We get about 200-240" of snow each season. I run chains all the way around (square alloy on back, 3/8" studs on the front) and a frontier 72" blower off the back pto. The R4's on my tractor are useless after the first snow without chains. My LS has two remotes on the back, and I use one to control a hydraulic top link and the other to operate the chute rotation/direction. The adjustable top link is very helpful in setting the blower to allow the building of a snow mat, and later in the season to tip the unit down to dig into mat. BTW, so far this season we have 140".

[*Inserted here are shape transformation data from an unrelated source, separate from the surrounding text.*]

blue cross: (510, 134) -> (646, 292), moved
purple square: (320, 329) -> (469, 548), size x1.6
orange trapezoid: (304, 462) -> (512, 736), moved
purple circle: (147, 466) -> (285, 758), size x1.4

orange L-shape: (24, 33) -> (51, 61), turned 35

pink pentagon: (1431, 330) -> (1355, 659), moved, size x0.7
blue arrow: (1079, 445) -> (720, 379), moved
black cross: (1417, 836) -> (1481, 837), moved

We got a 22" overnight dump a couple of seasons back and there's no way an inverted machine would have worked for me. My tractor would have gotten stuck. As it was, I had to put the machine in the lowest gear because the 24" height of my blower was getting a mouth full of that 22" snow. My road is a 1/2 mile long, and it took quite awhile to blow it in both directions. But with a thermos of coffee in a heated cab with some music playing, it was more quite tolerable.

Having the right equipment for the job is 80% of the solution. Knowing how to use it is the rest!
 
   / 80" of snow this week.
  • Thread Starter
#49  
We get about 200-240" of snow each season. I run chains all the way around (square alloy on back, 3/8" studs on the front) and a frontier 72" blower off the back pto. The R4's on my tractor are useless after the first snow without chains. My LS has two remotes on the back, and I use one to control a hydraulic top link and the other to operate the chute rotation/direction. The adjustable top link is very helpful in setting the blower to allow the building of a snow mat, and later in the season to tip the unit down to dig into mat. BTW, so far this season we have 140".

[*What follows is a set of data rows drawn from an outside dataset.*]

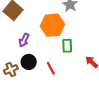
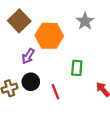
orange hexagon: (53, 25) -> (49, 36), moved

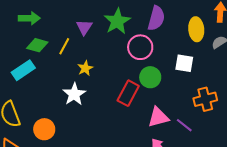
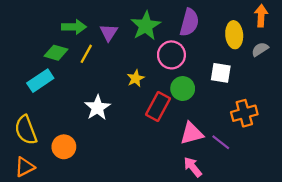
green arrow: (29, 18) -> (74, 27), moved
yellow star: (85, 68) -> (136, 78), moved

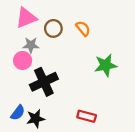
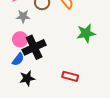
pink circle: (23, 60) -> (20, 39), moved
blue semicircle: (18, 113) -> (18, 59), moved

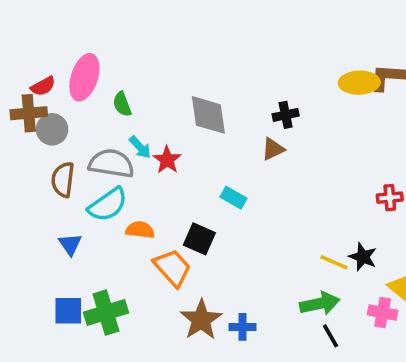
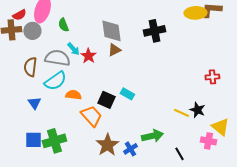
black cross: (286, 115) -> (154, 31), size x1.5
gray circle: (52, 129) -> (32, 31), moved
brown triangle: (273, 149) -> (114, 50), moved
cyan rectangle: (233, 198) -> (127, 94), moved
green arrow: (320, 304) -> (152, 136), moved
blue cross: (242, 327) -> (130, 149), turned -32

We got a 22" overnight dump a couple of seasons back and there's no way an inverted machine would have worked for me. My tractor would have gotten stuck. As it was, I had to put the machine in the lowest gear because the 24" height of my blower was getting a mouth full of that 22" snow. My road is a 1/2 mile long, and it took quite awhile to blow it in both directions. But with a thermos of coffee in a heated cab with some music playing, it was more quite tolerable.

Having the right equipment for the job is 80% of the solution. Knowing how to use it is the rest!
You are right. I am set for deep but seldom use it. Everyone is all up in arms on youtube that a different blower would have worked better. You know what you and I do? We use what we own. Neither going out to spend money for one storm. I bet you have a sweet setup there.
 
   / 80" of snow this week. #50  
I live in Pompey, NY, in the hills southeast of Syracuse. We don't usually get Tug Hill snow amounts, but we have our moments. Coastal storms, like the Blizzard of '93 (The "Storm of the Century") tend to hit us harder than they do Tug Hill.

The JD 4600 and the 1165 snowblower we have now will move a lot of snow. I wish we'd had it back in '93. Officially, Syracuse got about 4 feet at the airport, but we're guessing we had about a foot or so more than that. It was difficult to measure, as it was blowing around a lot. At the time, all we had to move snow, other than shovels, was a homemade plow on the front of my grandfather's Case SC tractor. With a 10-foot drift across the driveway, it took us half a day just to open a 100-foot path to get the tractor from the barn where we keep it to the road, where we could cross and attack the house driveway.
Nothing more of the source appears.